What to do: Whenever the word "user" turns up in a line of the data below, copy that line.

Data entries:
*** Begin section ***

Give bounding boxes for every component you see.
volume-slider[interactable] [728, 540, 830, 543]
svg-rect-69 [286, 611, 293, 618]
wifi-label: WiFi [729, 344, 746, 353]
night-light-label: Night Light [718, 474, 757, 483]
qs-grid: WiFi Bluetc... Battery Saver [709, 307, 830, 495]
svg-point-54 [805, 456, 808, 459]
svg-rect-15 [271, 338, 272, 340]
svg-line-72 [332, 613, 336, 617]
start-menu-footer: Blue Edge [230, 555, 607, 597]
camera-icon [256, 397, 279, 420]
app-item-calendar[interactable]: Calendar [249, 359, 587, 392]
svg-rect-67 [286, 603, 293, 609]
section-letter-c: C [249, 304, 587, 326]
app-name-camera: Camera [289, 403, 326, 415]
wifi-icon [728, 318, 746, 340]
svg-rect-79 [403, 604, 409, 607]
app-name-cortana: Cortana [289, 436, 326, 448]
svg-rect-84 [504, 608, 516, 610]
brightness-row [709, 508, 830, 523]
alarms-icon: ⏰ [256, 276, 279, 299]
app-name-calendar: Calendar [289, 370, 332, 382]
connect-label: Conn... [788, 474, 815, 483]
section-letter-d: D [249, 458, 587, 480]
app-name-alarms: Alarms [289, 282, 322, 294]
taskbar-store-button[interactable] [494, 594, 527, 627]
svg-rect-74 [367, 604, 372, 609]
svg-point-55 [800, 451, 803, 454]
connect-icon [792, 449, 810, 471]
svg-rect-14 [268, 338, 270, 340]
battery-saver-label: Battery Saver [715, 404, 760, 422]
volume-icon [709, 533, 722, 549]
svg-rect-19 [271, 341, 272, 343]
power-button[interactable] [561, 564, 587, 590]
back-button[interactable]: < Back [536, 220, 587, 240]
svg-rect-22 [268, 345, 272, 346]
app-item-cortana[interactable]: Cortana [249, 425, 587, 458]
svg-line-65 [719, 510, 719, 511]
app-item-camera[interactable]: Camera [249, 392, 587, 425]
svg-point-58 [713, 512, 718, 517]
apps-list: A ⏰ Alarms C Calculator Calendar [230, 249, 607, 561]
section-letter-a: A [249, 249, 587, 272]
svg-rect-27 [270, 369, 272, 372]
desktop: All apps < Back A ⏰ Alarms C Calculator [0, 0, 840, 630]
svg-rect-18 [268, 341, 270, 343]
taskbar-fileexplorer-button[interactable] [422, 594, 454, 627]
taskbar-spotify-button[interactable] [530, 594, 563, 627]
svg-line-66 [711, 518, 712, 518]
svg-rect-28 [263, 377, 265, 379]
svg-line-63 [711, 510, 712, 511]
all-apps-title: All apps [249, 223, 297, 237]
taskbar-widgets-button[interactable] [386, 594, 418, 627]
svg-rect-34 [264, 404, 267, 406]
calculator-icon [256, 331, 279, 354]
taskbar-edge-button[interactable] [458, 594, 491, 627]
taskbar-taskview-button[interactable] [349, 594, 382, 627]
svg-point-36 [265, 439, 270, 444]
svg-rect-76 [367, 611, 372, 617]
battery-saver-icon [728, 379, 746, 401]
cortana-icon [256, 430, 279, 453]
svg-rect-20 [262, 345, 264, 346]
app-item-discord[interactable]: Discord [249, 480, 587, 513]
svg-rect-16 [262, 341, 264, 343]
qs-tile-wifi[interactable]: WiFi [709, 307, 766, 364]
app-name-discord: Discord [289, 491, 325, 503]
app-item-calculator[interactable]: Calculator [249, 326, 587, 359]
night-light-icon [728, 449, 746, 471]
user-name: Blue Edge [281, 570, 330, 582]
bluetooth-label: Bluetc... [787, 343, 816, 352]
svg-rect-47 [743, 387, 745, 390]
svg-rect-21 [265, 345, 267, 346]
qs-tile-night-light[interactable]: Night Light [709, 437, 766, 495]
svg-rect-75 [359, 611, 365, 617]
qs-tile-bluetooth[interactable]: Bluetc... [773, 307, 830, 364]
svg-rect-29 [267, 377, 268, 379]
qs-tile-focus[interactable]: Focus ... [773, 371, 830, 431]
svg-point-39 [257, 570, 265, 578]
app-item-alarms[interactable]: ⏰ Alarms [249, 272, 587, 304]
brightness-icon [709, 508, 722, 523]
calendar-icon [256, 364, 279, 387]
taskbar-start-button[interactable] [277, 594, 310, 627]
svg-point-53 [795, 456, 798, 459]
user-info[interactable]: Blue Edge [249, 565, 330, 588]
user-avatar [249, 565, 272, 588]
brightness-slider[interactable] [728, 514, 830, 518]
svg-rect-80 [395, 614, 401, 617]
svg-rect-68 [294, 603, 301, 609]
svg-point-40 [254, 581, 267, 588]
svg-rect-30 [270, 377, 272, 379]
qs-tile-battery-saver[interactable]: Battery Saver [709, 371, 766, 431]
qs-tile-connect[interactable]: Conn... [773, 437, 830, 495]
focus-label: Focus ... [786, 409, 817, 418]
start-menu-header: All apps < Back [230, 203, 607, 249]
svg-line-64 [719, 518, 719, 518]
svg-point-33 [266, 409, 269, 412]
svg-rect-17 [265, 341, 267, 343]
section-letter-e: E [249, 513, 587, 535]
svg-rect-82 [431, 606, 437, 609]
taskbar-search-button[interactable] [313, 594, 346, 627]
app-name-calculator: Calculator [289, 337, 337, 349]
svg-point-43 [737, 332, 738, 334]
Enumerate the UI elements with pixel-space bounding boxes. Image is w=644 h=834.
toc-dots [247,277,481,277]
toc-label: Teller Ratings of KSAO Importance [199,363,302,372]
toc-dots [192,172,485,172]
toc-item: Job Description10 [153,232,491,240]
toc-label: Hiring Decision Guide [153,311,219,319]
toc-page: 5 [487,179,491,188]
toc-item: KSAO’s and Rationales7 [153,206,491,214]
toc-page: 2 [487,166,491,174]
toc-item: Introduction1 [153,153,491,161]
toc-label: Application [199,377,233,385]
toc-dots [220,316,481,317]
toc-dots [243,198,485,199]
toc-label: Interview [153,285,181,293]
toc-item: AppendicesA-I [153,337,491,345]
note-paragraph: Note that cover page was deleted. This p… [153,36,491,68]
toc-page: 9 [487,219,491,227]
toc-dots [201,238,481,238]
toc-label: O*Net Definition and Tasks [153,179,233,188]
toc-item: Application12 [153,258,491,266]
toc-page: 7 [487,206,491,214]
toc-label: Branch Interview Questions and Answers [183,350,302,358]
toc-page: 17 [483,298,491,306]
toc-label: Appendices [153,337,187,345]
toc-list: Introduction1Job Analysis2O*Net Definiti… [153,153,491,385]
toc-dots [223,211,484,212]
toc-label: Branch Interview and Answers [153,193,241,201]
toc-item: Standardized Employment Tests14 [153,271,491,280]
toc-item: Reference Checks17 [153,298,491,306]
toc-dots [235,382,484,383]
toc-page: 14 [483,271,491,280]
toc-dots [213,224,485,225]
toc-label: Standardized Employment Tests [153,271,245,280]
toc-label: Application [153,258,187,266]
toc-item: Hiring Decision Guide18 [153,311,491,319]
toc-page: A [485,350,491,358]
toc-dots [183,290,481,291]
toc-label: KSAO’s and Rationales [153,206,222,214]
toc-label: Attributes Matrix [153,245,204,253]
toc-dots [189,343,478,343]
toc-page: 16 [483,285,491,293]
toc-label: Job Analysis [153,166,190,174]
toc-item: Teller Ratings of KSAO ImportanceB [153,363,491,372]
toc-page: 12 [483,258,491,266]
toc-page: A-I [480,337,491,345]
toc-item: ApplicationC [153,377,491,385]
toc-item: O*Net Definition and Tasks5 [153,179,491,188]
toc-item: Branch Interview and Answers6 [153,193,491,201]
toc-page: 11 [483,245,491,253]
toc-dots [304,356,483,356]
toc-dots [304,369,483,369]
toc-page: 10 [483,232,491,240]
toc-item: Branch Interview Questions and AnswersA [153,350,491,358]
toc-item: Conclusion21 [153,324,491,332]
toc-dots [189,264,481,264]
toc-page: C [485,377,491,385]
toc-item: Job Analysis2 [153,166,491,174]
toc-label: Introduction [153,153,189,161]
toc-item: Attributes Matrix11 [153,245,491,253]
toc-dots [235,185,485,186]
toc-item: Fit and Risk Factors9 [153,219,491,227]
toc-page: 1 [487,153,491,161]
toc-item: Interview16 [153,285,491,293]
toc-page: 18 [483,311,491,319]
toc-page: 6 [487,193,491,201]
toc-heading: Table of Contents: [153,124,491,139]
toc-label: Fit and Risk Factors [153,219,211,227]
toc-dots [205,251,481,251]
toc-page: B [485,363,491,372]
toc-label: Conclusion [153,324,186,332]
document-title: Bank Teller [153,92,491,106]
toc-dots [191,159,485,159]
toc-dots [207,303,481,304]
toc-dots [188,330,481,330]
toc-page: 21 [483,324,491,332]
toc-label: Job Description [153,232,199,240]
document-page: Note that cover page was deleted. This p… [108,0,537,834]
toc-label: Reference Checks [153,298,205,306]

*** End section ***

Response area:
user-name: Blue Edge [281, 570, 330, 582]
user-info[interactable]: Blue Edge [249, 565, 330, 588]
user-avatar [249, 565, 272, 588]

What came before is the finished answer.